Bien écrite,  agréable à lire,  l’histoire nous relate les tourments de la vie d’une femme qui s’apprécie moyennement et qui après avoir gagné au loto se demande s’il ne vaut pas mieux se satisfaire de ce que l’on a plutôt que de risquer de tout perdre dans une folie des grandeurs démesurée.  Et le « tout perdre » se réfère surtout à son mariage avec Jo, un homme avec ses qualités et ses défauts.
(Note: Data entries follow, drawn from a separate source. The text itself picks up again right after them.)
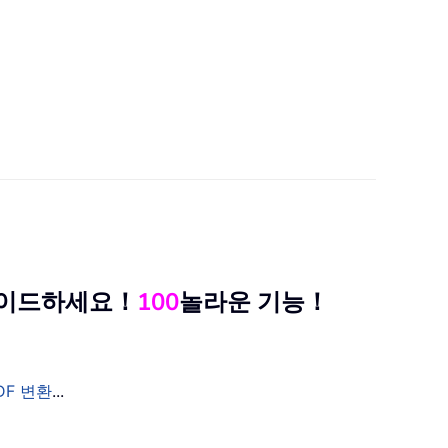
그레이드하세요！
100
놀라운 기능！
DF 변환
...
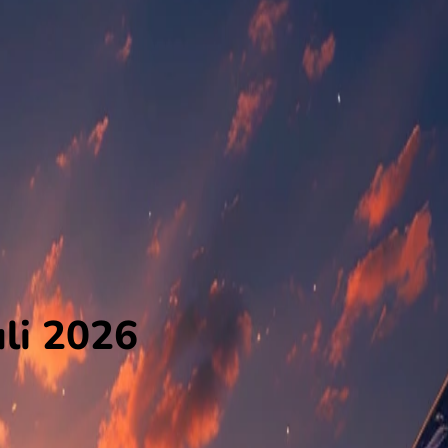
li 2026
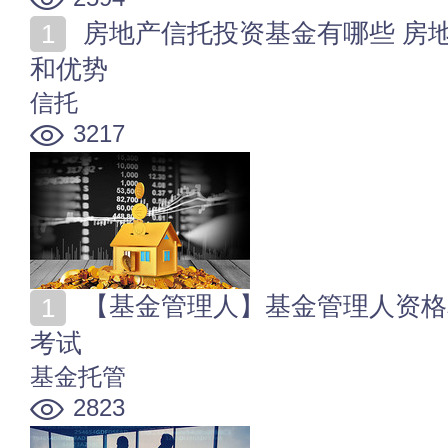
房地产信托投资基金有哪些 房地产信托投资基金的风险
和优势
信托
3217
【基金管理人】基金管理人资格和职责 基金管理人资格
考试
基金托管
2823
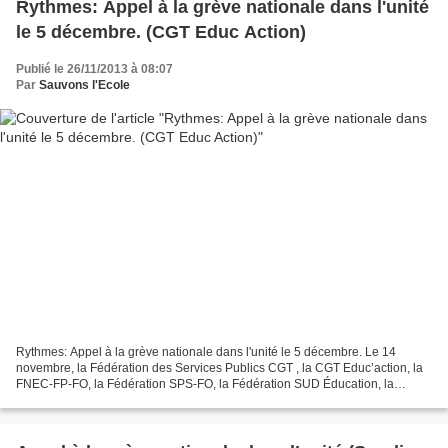
Rythmes: Appel à la grève nationale dans l'unité
le 5 décembre. (CGT Educ Action)
Publié le 26/11/2013 à 08:07
Par
Sauvons l'Ecole
Rythmes: Appel à la grève nationale dans l'unité le 5 décembre. Le 14
novembre, la Fédération des Services Publics CGT , la CGT Educ’action, la
FNEC-FP-FO, la Fédération SPS-FO, la Fédération SUD Éducation, la
Fédération SUD Collectivités Territoriales...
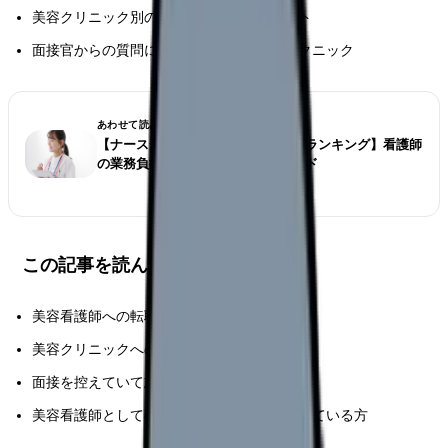
美容クリニック別の志望動機の調整ポイント
面接官からの質問に対する効果的な回答テクニック
あわせて読みたい
【ナースが選ぶ仕事が大変な診療科ランキング】看護師
の業務負担とストレス対策完全ガイド
この記事を読んでほしい人
美容看護師への転職を考えている看護師
美容クリニックへの就職を目指す新卒看護師
面接を控えていて志望動機に悩んでいる方
美容看護師としてのキャリアアップを目指している方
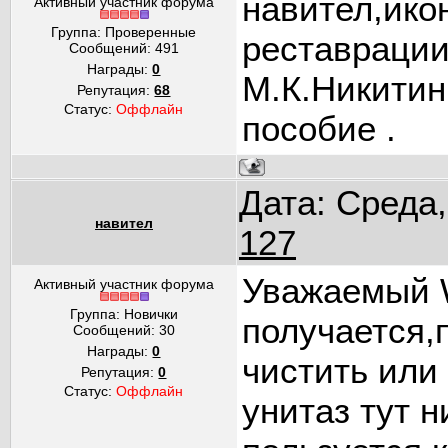
навител,икон
Активный участник форума
Группа: Проверенные
реставрации
Сообщений:
491
Награды:
0
М.К.Никитин
Репутация:
68
Статус:
Оффлайн
пособие .
Дата: Среда,
навител
127
Уважаемый W
Активный участник форума
Группа: Новички
получается,п
Сообщений:
30
Награды:
0
чистить или
Репутация:
0
Статус:
Оффлайн
унитаз тут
Le livre aborde les thèmes de l’amour au sein du couple, de la trahison amoureuse – la pire de toutes les trahisons – et du rapport à l’argent.

P169 « Je sais maintenant Jo que l’amour supporte mieux la mort que la trahison » – phrase que l’auteur cite en s’inspirant de celle d’André Maurois « L’amour supporte mieux l’absence ou la mort que le doute ou la trahison ».

Le récit  et son titre posent la question des priorités dans une vie. La narratrice établit une liste de ses besoins avant d’écrire celle de ses envies et finalement la liste de ses folies. Elle optera pour un choix de vie courageux avant d’être finalement poussée à suivre une autre voie…

Je ne résiste pas à l’envie de vous citer l’un des paragraphes qui m’a particulièrement marquée dans le cadre des citations se référant à la bibliothérapie:

P35 « Il n’y a que dans les livres que l’on peut changer de vie. Que l’on peut tout effacer d’un mot. Faire disparaître le poids des choses. Gommer les vilenies et au bout d’une phrase, se retrouver soudain au bout du monde. »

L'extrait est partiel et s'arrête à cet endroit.